Olivine phenocrysts are characterized by low CaO and NiO contents but higher Fe/Mn ratios than those of olivine in melts of peridotitic sources, supporting the contribution of pyroxenite to the primary melts, and that the main mantle source lithology for the basanites was a mixture of spinel-facies peridotite and silica-deficient pyroxenite. The presence of both pyroxenite and peridotite xenoliths in this area attests to the contribution of these two mantle lithologies to the primary melts, and their relative contribution varies on a very local scale. Significant contamination by crustal materials during magma ascent is ruled out. The Youkou basanites provide a key for improving the general understanding of melt production in lithologically heterogeneous mantle beneath the CVL. Beneath the Youkou volcano, partial melting of pyroxenite by decompression formed silica-deficient melts at 60-80 km depth, which modified the peridotite mantle source by a low degree melt enrichment process indicated by the enrichment in incompatible elements. This modified mantle source then underwent low-degree melting to produce the basanitic melts, which are concentrated in a linear zone focused by the combination of the northern edge of the Congo craton and the Central African Shear Zone.

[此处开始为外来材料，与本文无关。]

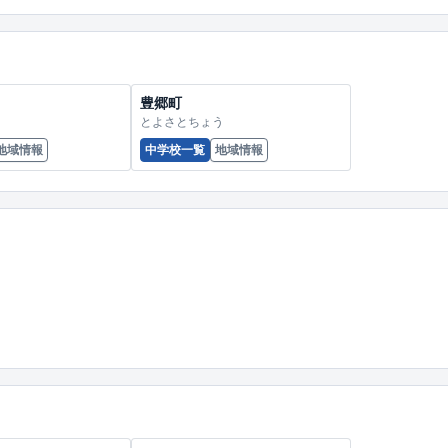
豊郷町
とよさとちょう
地域情報
中学校一覧
地域情報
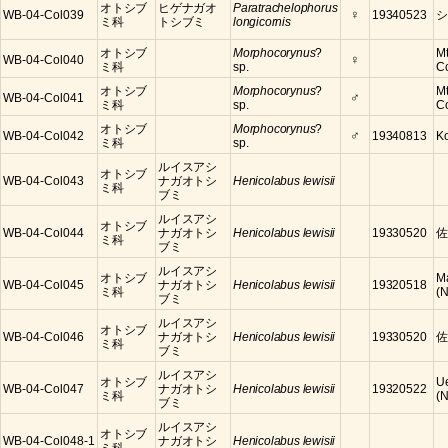
オトシブ
ヒゲナガオ
Paratrachelophorus
♀
WB-04-Col039
19340523
シ
ミ科
トシブミ
longicornis
オトシブ
Morphocorynus
?
Mt
♀
WB-04-Col040
ミ科
sp.
C
オトシブ
Morphocorynus
?
Mt
♂
WB-04-Col041
ミ科
sp.
C
オトシブ
Morphocorynus
?
♂
WB-04-Col042
19340813
K
ミ科
sp.
ルイスアシ
オトシブ
WB-04-Col043
ナガオトシ
Henicolabus lewisii
ミ科
ブミ
ルイスアシ
オトシブ
WB-04-Col044
ナガオトシ
Henicolabus lewisii
19330520
佐
ミ科
ブミ
ルイスアシ
オトシブ
M
WB-04-Col045
ナガオトシ
Henicolabus lewisii
19320518
ミ科
(
ブミ
ルイスアシ
オトシブ
WB-04-Col046
ナガオトシ
Henicolabus lewisii
19330520
佐
ミ科
ブミ
ルイスアシ
オトシブ
U
WB-04-Col047
ナガオトシ
Henicolabus lewisii
19320522
ミ科
(
ブミ
ルイスアシ
オトシブ
WB-04-Col048-1
ナガオトシ
Henicolabus lewisii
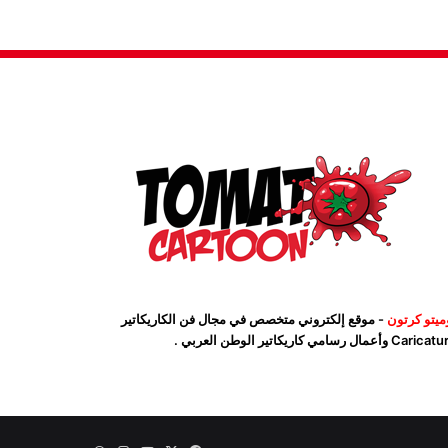
ميتو كرتون
- موقع إلكتروني متخصص في مجال فن الكاريكاتير
Car وأعمال رسامي كاريكاتير الوطن العربي .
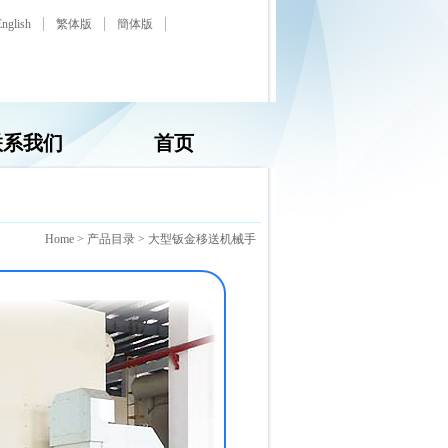
English
繁体版
簡体版
联系我们
首页
Home
>
产品目录
>
大型钣金移送机械手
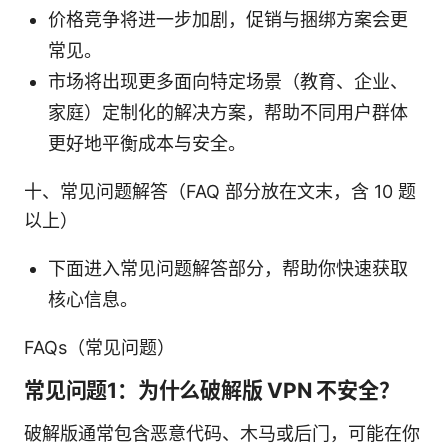
价格竞争将进一步加剧，促销与捆绑方案会更
常见。
市场将出现更多面向特定场景（教育、企业、
家庭）定制化的解决方案，帮助不同用户群体
更好地平衡成本与安全。
十、常见问题解答（FAQ 部分放在文末，含 10 题
以上）
下面进入常见问题解答部分，帮助你快速获取
核心信息。
FAQs（常见问题）
常见问题1：为什么破解版 VPN 不安全？
破解版通常包含恶意代码、木马或后门，可能在你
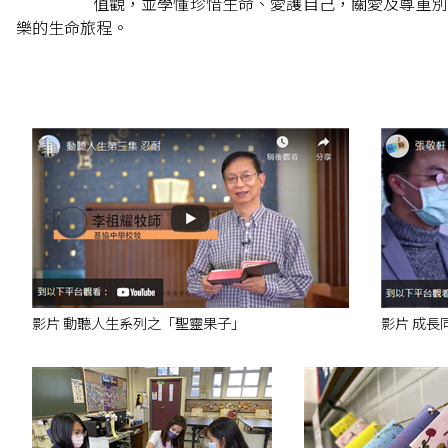
值觀，並學懂珍惜生命、愛護自己，關愛及尊重別
樂的生命旅程。
影片 動聽人生系列之「聖靈果子」
影片 成長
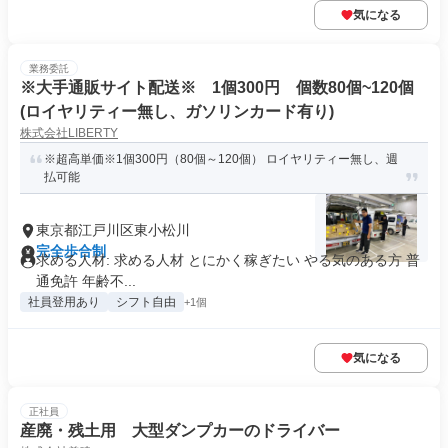
気になる
業務委託
※大手通販サイト配送※ 1個300円 個数80個~120個
(ロイヤリティー無し、ガソリンカード有り)
株式会社LIBERTY
※超高単価※1個300円（80個～120個） ロイヤリティー無し、週
払可能
東京都江戸川区東小松川
完全歩合制
求める人材: 求める人材 とにかく稼ぎたい やる気のある方 普
通免許 年齢不...
社員登用あり
シフト自由
+1個
気になる
正社員
産廃・残土用 大型ダンプカーのドライバー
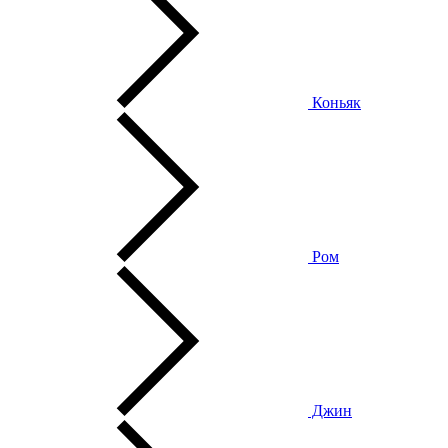
Коньяк
Ром
Джин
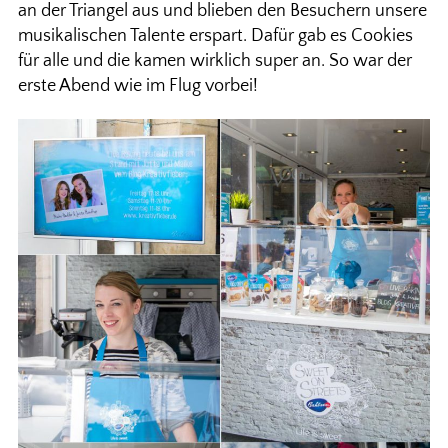
an der Triangel aus und blieben den Besuchern unsere
musikalischen Talente erspart. Dafür gab es Cookies
für alle und die kamen wirklich super an. So war der
erste Abend wie im Flug vorbei!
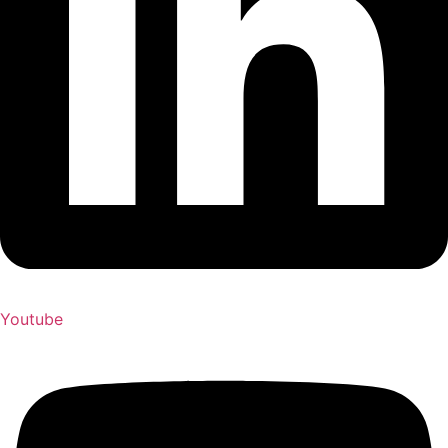
Youtube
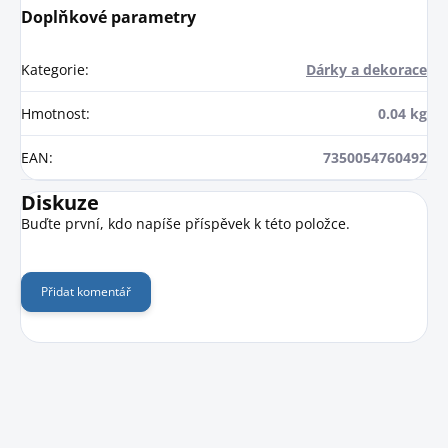
Doplňkové parametry
Kategorie
:
Dárky a dekorace
Hmotnost
:
0.04 kg
EAN
:
7350054760492
Diskuze
Buďte první, kdo napíše příspěvek k této položce.
Přidat komentář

喀麦隆火山线 (CVL) 的阿达马瓦火山地块主要是二氧化硅不饱和的玄武岩熔岩，这归因于羽状火山作用。然而，尚未评估橄榄岩和辉石来源的相对贡献。在这里，我们提供了熔岩的矿物和全岩数据，以考虑这个问题并更好地了解它们的岩石成因和来源矿物学。熔岩呈斑状，在斜长石、氧化物和磷灰石的基质中含有橄榄石斑晶和微斑晶，在较小程度上还有单斜辉石。熔岩成分都是巴桑石。它们是二氧化硅不饱和的，是原始的、地幔衍生的熔体。巴桑石显示出较低的 CaO 和 CaO/Al ₂ O ₃比，但 Fe/Mn 值高于橄榄岩熔体的预期值，这与源中辉石岩熔化的显着贡献一致。

橄榄岩斑晶的特点是 CaO 和 NiO 含量低，但 Fe/Mn 比高于橄榄岩源熔体中的橄榄石，支持辉石岩对原生熔体的贡献，并且黑曜石的主要地幔源岩性是尖晶石相橄榄岩和缺硅辉石岩。该地区同时存在辉石岩和橄榄岩捕虏体证明了这两种地幔岩性对原生熔体的贡献，并且它们的相对贡献在非常局部的范围内变化。排除了岩浆上升过程中地壳物质的严重污染。尤口玄武岩为提高对 CVL 下岩性非均质地幔中熔体生产的一般认识提供了关键。幽口火山下，通过减压使辉石岩部分熔融，在 60-80 公里深度形成了缺硅熔体，通过不相容元素富集表明的低度熔体富集过程改变了橄榄岩地幔源。然后，这种改良的地幔源经历了低度熔融，产生了玄武岩熔体，这些熔体集中在由刚果克拉通北部边缘和中非剪切带结合而成的线性区域。